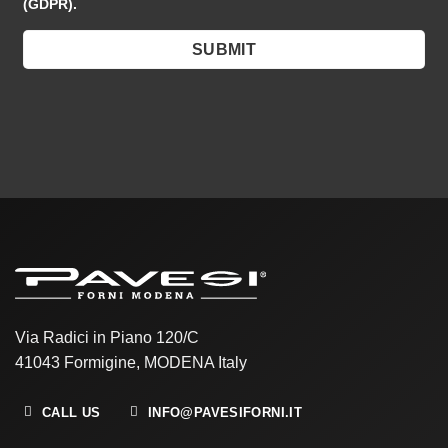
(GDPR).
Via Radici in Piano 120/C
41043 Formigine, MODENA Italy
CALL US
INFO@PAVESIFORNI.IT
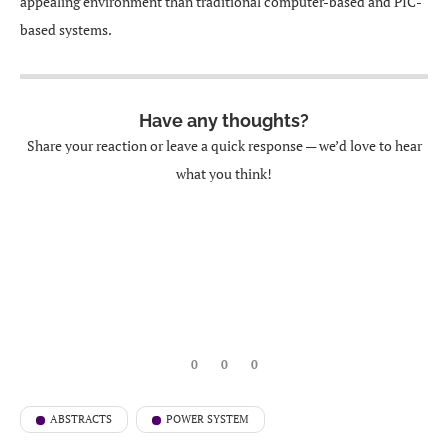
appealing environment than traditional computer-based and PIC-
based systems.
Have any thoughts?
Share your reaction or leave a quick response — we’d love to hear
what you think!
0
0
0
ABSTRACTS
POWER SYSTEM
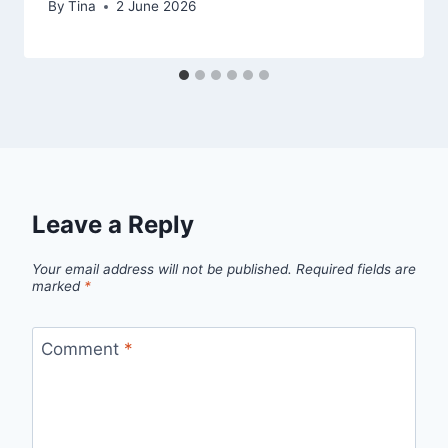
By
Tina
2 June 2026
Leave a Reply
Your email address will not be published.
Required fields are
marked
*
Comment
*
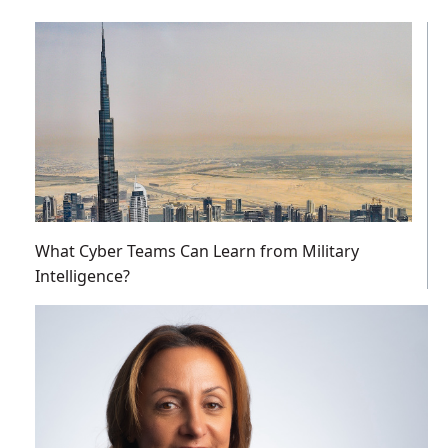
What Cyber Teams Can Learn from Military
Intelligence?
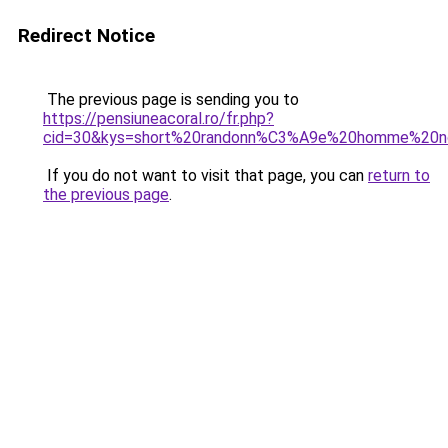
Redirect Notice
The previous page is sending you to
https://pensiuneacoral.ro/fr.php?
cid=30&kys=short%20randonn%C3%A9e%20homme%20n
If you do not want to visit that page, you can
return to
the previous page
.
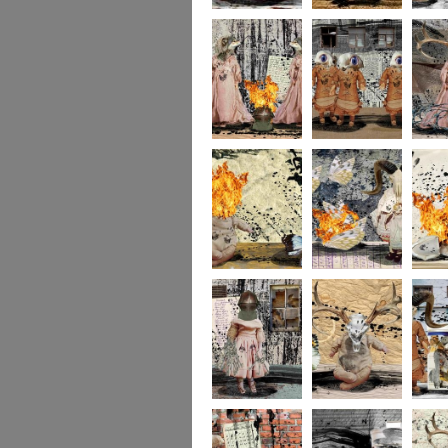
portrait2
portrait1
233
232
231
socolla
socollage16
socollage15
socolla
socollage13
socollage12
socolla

----

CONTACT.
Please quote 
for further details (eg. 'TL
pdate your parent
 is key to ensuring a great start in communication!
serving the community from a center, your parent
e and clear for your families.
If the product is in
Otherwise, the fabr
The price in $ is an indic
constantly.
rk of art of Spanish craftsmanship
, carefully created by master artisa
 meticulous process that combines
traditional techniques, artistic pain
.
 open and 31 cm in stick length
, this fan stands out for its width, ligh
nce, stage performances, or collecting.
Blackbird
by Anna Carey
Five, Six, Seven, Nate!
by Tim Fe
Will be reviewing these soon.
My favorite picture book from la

----

WHAT TO PRODUCE
Report how many lines of the entries hold the string "parent". Provide the number alone.

FINAL ANSWER
2